Tenderemos a sair da nossa vida aos fascículos para viver uma vida inteira? Acumular memórias pode ajudar na tomada de decisões. 2022 será um ano resolutivo, estupendo para falhanços, milagres e júbilos oriundos das mais diversas proveniências. Família, emprego, sociedade, eleições, normalidade ou o que resta dela, a crise. As respostas que temos à mão são, curiosamente, eternas e insatisfatórias. Produtos de suposições, das variantes e da fé, dos imbecis e dos enganados, soluções gratas pela demarcação das conspirações e dos conspiradores e teólogos da destruição pelos "chips", o que vamos dizer e contrapor no ano novo é um refugo velhinho e acabado, reciclado das piores espécies destes últimos meses. Ou a natureza nos livra do mal ou continuaremos a repartir o mundo entre os bons e os maus, dividindo-o entre a espécie humana e uma subespécie de gente que focinha entre teorias. Que bondoso seria deixar as trincheiras e sair disto melhor. Lamentavelmente, se isto acabar, a que nos vamos agarrar para continuar a negar que somos todos da mesma gente? A nova divisão será pior, ensandecida, ainda mais viral e pesará com mais gravidade. E continuaremos convencidos, à partida, que o amor vence.

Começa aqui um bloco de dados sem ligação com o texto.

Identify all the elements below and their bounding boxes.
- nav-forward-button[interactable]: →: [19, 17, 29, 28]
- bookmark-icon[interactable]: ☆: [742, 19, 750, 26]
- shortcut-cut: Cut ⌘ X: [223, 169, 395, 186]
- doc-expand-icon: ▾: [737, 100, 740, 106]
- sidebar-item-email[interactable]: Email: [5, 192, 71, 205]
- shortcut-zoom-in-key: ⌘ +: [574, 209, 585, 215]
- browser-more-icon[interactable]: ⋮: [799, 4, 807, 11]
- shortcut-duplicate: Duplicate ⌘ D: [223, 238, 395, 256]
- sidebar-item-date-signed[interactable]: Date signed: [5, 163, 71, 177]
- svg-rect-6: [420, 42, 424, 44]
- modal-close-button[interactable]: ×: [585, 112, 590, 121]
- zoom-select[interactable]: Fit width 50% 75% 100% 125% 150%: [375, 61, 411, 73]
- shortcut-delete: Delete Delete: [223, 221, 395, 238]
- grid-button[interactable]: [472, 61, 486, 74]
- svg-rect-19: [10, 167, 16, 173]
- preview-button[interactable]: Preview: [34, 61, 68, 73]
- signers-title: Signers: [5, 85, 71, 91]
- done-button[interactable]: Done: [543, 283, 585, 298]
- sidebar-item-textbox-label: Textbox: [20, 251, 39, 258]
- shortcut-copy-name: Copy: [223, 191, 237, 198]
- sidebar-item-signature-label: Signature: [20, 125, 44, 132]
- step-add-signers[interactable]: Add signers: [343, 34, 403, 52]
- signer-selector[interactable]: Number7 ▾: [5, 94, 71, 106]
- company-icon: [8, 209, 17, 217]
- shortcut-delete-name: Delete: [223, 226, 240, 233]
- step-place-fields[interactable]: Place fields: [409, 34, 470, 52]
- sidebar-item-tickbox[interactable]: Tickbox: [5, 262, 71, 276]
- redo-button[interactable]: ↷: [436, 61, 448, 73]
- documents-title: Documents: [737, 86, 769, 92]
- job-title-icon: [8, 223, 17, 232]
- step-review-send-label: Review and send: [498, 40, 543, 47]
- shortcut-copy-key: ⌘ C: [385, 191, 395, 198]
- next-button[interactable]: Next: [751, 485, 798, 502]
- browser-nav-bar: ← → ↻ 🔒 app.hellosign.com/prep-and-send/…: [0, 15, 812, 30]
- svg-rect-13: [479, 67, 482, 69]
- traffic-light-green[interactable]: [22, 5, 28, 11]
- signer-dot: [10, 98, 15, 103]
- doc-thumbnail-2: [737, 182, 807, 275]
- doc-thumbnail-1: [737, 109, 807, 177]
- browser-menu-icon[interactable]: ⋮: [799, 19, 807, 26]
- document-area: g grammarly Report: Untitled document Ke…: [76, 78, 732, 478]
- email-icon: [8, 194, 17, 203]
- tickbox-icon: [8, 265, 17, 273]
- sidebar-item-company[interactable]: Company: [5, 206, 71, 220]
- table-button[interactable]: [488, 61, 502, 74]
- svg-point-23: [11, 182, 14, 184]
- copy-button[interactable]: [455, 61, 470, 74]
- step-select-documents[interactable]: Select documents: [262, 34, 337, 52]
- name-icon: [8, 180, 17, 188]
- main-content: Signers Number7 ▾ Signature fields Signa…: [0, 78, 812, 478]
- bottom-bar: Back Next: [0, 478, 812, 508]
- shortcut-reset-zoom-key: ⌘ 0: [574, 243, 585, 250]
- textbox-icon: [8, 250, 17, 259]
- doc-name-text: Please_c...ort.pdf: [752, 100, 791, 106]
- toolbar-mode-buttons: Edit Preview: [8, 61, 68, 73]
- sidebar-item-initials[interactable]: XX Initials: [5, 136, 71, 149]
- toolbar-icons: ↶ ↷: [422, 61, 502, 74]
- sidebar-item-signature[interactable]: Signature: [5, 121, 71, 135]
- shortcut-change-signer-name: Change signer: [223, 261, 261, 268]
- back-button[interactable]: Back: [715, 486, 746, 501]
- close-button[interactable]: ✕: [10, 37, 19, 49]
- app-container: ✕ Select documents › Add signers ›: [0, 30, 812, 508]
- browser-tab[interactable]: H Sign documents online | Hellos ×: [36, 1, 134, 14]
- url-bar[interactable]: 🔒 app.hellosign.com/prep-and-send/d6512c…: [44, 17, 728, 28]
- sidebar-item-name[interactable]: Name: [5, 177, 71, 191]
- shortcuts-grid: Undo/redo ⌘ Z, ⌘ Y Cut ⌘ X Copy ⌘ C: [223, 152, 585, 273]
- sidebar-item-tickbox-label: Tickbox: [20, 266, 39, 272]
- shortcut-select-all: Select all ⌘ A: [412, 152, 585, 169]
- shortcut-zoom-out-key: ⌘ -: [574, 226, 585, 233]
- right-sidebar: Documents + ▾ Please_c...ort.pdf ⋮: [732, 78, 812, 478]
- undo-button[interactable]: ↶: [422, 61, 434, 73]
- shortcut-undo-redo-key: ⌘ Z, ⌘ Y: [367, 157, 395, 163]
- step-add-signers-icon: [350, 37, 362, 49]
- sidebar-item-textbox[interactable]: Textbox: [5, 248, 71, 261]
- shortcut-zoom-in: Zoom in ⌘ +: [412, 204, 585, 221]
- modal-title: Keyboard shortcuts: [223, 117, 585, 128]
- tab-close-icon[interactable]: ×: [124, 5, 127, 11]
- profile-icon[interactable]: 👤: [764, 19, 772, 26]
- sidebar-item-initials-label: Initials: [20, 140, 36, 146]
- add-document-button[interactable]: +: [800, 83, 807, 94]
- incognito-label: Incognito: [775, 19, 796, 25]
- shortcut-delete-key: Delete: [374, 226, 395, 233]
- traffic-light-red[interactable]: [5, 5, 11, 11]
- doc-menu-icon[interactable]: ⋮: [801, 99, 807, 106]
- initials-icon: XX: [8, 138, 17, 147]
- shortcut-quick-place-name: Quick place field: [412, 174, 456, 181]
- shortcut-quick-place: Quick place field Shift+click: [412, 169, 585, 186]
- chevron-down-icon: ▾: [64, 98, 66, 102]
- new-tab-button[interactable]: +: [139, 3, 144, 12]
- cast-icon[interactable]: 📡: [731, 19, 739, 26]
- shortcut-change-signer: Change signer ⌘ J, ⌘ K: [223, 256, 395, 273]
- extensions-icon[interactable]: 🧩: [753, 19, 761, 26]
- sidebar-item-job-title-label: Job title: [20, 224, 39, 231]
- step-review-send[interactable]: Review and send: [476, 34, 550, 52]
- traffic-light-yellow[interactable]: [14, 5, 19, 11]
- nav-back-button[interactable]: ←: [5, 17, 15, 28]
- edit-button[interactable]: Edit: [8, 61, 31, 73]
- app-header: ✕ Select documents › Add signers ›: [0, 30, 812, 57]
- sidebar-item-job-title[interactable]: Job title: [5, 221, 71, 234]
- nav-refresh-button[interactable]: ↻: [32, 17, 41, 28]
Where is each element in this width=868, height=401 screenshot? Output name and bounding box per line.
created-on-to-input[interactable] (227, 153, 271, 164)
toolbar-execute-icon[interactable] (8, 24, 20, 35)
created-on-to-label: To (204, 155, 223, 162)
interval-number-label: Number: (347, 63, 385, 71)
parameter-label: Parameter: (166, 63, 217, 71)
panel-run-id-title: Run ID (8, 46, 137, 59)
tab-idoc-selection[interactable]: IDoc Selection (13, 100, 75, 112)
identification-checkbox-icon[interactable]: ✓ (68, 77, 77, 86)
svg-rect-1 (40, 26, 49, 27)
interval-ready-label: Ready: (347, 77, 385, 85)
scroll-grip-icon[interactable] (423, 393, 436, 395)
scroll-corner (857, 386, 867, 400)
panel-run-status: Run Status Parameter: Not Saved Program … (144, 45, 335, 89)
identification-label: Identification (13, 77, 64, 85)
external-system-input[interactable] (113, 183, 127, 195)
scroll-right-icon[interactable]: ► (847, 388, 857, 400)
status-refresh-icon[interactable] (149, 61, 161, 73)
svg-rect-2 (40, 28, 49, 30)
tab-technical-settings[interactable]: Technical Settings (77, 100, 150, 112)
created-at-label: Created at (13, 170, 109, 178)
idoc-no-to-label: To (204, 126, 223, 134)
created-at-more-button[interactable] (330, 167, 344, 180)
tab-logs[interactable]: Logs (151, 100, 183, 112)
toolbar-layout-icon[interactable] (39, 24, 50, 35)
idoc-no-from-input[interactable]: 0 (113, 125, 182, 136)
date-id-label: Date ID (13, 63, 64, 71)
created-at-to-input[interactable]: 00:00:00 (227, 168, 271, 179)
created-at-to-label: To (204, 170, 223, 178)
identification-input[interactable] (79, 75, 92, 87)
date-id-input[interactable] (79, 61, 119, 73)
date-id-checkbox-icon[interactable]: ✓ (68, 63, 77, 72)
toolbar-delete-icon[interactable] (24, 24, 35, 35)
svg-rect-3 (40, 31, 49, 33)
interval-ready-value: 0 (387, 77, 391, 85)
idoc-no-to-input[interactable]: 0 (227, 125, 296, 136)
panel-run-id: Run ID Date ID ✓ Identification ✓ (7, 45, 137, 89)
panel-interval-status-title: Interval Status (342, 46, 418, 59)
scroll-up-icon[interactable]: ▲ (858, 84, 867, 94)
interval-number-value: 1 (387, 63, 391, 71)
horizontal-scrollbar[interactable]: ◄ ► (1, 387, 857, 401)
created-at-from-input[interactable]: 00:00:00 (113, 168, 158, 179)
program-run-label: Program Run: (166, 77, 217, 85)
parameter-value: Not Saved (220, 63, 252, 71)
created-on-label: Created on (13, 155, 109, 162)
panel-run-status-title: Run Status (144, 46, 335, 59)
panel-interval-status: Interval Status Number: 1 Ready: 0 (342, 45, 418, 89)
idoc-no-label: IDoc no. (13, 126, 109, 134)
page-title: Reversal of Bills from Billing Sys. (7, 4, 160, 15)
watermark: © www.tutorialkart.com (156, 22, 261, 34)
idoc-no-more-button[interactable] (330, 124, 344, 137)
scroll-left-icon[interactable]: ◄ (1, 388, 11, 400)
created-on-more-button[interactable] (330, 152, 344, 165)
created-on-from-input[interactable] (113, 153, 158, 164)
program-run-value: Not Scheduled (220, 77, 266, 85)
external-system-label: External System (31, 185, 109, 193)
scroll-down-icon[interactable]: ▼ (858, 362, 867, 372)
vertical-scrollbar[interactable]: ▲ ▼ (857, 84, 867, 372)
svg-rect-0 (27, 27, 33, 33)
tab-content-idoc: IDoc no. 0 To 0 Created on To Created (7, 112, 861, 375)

"E como foi o teste?", a interrogação apressa-se a substituir o já longínquo "como tens estado?". De certa forma, a nova tomada de perspectiva sobre o bem do outro é mais abrangente porque, derivando igualmente do interior, apresenta chancela médica. Gravamos hoje os derradeiros minutos, celebramos, apertamos as mãos entre a indecisão de como se faz, como se só soubéssemos o que fazer depois do outro nos mostrar como. Uma miríade de sinais para garantir que estamos juntos, que vamos ficar bem, que o pior já passou, derivações sobre a falta que faz o abraço. Estamos entregues ao requinte de não termos de escolher senão entre os próximos. Os que estão mais perto. Igualmente bem de saúde, obrigado. Agradecemos sempre. Sempre.»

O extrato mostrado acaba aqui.